Overview
Cys16 – C-terminal amide
Centrifuge all products before use (10000 x g, 5 min). Avoid multiple freezing and thawing.
α-Conotoxin Vc1.1 (Vc1.1) is a 16 amino acid synthetic version of a conopeptide, which was first discovered from a PCR screen of cDNA from the venom ducts of the tropical marine snail, Conus victoriae1. Vc1.1 adopts the archetypal three-dimensional structure of a-conotoxins, which consists of a helical region stabilized by two disulfide bonds. The α-conotoxin family members are defined, in part, by their pharmacological targets, the nicotinic acetylcholine receptors (nAChRs). Vc1.1 is a neuronal nAChR antagonist that displays selectivity for the α9α10 subtype2. A subset of α-conotoxins have been shown to inhibit high-voltage-activated (HVA) calcium channel currents via activation of the γ-aminobutyric acid (GABA) receptor B (GABABR). GABABRs are G-protein-coupled receptors (GPCRs) for GABA, the main inhibitory neurotransmitter in the brain. GABABRs are promising targets for the treatment of various neurological and psychiatric disorders, including pain, depression, and drug addiction. Vc1.1 was the first α-conotoxin shown to inhibit HVA calcium channels (CaV2.2 and CaV2.3) via GABABR activation3,4.
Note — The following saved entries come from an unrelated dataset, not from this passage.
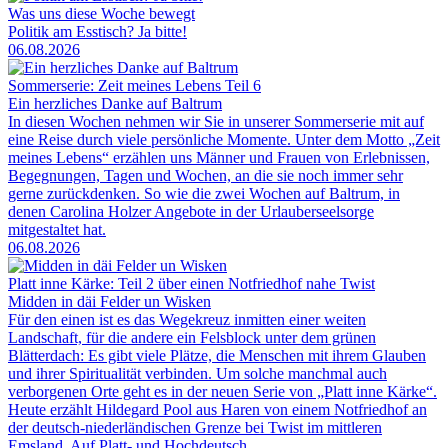
Was uns diese Woche bewegt
Politik am Esstisch? Ja bitte!
06.08.2026
Sommerserie: Zeit meines Lebens Teil 6
Ein herzliches Danke auf Baltrum
In diesen Wochen nehmen wir Sie in unserer Sommerserie mit auf
eine Reise durch viele persönliche Momente. Unter dem Motto „Zeit
meines Lebens“ erzählen uns Männer und Frauen von Erlebnissen,
Begegnungen, Tagen und Wochen, an die sie noch immer sehr
gerne zurückdenken. So wie die zwei Wochen auf Baltrum, in
denen Carolina Holzer Angebote in der Urlauberseelsorge
mitgestaltet hat.
06.08.2026
Platt inne Kärke: Teil 2 über einen Notfriedhof nahe Twist
Midden in däi Felder un Wisken
Für den einen ist es das Wegekreuz inmitten einer weiten
Landschaft, für die andere ein Felsblock unter dem grünen
Blätterdach: Es gibt viele Plätze, die Menschen mit ihrem Glauben
und ihrer Spiritualität verbinden. Um solche manchmal auch
verborgenen Orte geht es in der neuen Serie von „Platt inne Kärke“.
Heute erzählt Hildegard Pool aus Haren von einem Notfriedhof an
der deutsch-niederländischen Grenze bei Twist im mittleren
Emsland. Auf Platt- und Hochdeutsch.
Vc1.1 alleviates neuropathic pain in three human neuropathic pain rat models and accelerates the functional recovery of injured neurons5. This toxin has been tested in human clinical trials for the treatment of neuropathic pain, where it exhibited both clean safety and side effect profiles. In addition to its antinociceptive and antihyperalgesic actions in neuropathic pain models, Vc1.1 inhibits human DRG neurons via activation of the GABABR, which are the primary transducers at the start of the pain processing pathway6.